Depois do SOSSN ontem, é a vez do sistema antiaéreo de médio alcance BUK-M3a ser apresentado na exposição Exército-2018, que acontece esta semana na região de Moscou. O BUK, com uma triste reputação por ter estado envolvido na destruição do voo MH17, tem sido utilizado pelas forças russas desde o início da década de 80. Substituiu os sistemas SA-6 Gainful que provaram o seu valor durante a Guerra do Yom Kippur ao surpreender a população. Força Aérea Israelense e destruindo 2 1/4 de sua frota aérea em XNUMX XNUMX/XNUMX dias.  
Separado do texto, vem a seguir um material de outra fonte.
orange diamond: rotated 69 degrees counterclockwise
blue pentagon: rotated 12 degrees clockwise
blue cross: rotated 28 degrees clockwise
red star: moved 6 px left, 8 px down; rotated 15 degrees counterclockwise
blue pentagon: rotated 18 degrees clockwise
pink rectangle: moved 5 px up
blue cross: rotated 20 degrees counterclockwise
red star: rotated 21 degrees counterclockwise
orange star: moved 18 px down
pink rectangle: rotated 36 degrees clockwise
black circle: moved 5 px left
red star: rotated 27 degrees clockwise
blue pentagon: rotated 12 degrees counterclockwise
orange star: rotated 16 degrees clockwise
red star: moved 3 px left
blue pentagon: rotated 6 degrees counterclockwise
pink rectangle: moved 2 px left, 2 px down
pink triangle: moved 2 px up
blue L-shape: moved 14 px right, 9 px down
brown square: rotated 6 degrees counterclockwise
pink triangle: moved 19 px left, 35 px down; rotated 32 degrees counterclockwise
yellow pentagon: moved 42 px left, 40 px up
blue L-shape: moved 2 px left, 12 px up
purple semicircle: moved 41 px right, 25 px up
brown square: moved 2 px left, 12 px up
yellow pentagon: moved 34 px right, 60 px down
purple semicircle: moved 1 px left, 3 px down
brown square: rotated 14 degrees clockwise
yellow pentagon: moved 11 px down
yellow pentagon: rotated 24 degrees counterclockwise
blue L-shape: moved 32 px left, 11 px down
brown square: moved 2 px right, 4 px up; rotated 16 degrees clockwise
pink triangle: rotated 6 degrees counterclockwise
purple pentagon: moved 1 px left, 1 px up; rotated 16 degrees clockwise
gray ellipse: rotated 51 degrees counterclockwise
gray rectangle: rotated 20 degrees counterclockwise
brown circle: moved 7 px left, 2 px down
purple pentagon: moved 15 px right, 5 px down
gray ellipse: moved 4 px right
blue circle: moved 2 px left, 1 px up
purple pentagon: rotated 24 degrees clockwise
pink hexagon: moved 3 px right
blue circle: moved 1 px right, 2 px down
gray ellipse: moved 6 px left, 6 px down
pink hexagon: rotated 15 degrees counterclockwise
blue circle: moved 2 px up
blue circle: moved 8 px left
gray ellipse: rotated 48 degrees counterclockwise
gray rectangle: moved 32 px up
Tal como o seu antecessor, o BUK M2, identificado pela NATO como SA-17 Grizzly, o M3 é um sistema móvel num veículo rastreado, destinado a proteger as unidades russas em contacto e em profundidade. Com alcance de 75 km e teto de 35.000 m, o BUK M3 posiciona-se entre sistemas de negação de acesso, como o S-400, e sistemas de proteção próxima, como os sistemas TOR e SOSSN, respeitando o mais puro estilo de defesa em vários níveis da doutrina russa.
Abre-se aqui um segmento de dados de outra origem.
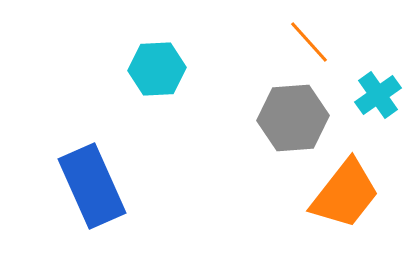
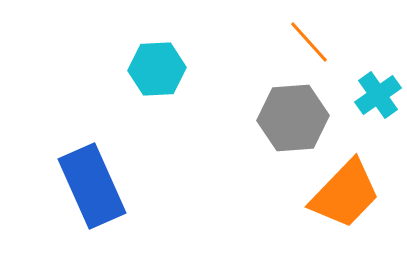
orange trapezoid: rotated 6 degrees clockwise
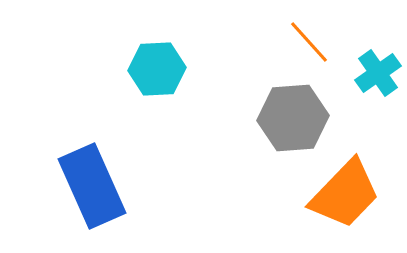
cyan cross: moved 22 px up
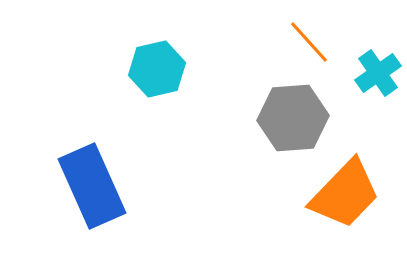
cyan hexagon: rotated 10 degrees counterclockwise
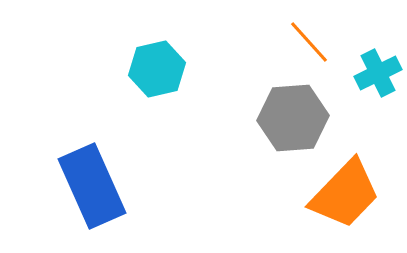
cyan cross: rotated 9 degrees clockwise
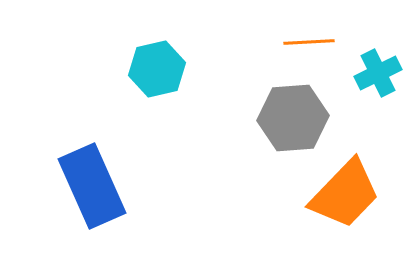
orange line: rotated 51 degrees counterclockwise
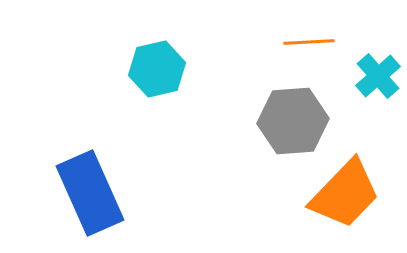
cyan cross: moved 3 px down; rotated 15 degrees counterclockwise
gray hexagon: moved 3 px down
blue rectangle: moved 2 px left, 7 px down
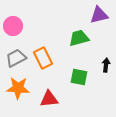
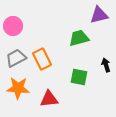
orange rectangle: moved 1 px left, 1 px down
black arrow: rotated 24 degrees counterclockwise
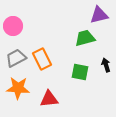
green trapezoid: moved 6 px right
green square: moved 1 px right, 5 px up
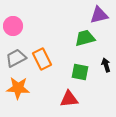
red triangle: moved 20 px right
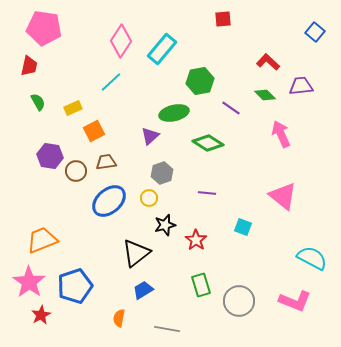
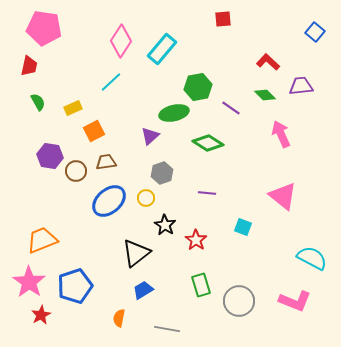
green hexagon at (200, 81): moved 2 px left, 6 px down
yellow circle at (149, 198): moved 3 px left
black star at (165, 225): rotated 25 degrees counterclockwise
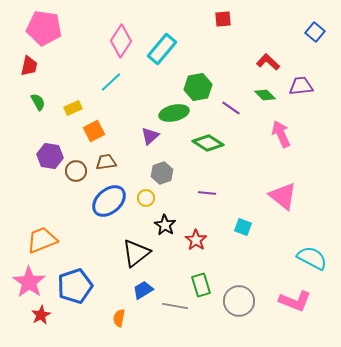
gray line at (167, 329): moved 8 px right, 23 px up
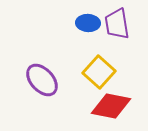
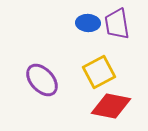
yellow square: rotated 20 degrees clockwise
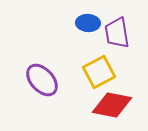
purple trapezoid: moved 9 px down
red diamond: moved 1 px right, 1 px up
Tradicionalmente, uma bateria BUK, composta por 4 veículos com 24 mísseis e 2 radares de controle de fogo PESA, fornece proteção na escala de uma brigada ou de um batalhão reforçado. 

Como todos os novos sistemas de defesa aérea russos, o BUK M3 foi concebido para trocar dados com outros sistemas, nomeadamente o S-400 Antey, permitindo-lhe alargar e optimizar as suas capacidades de detecção e intervenção.

Finalmente, as capacidades antimísseis do BUK M3 foram reforçadas, permitindo-lhe interceptar mísseis balísticos de curto alcance a uma distância de até 45 km, fortalecendo efectivamente os sistemas S-300 e futuros S-500 nesta missão.

A produção em massa do BUK M3 começou em 2016, segundo diversas fontes, e as primeiras baterias começaram a substituir o Buk M1 (NATO SA-11 Gadfly).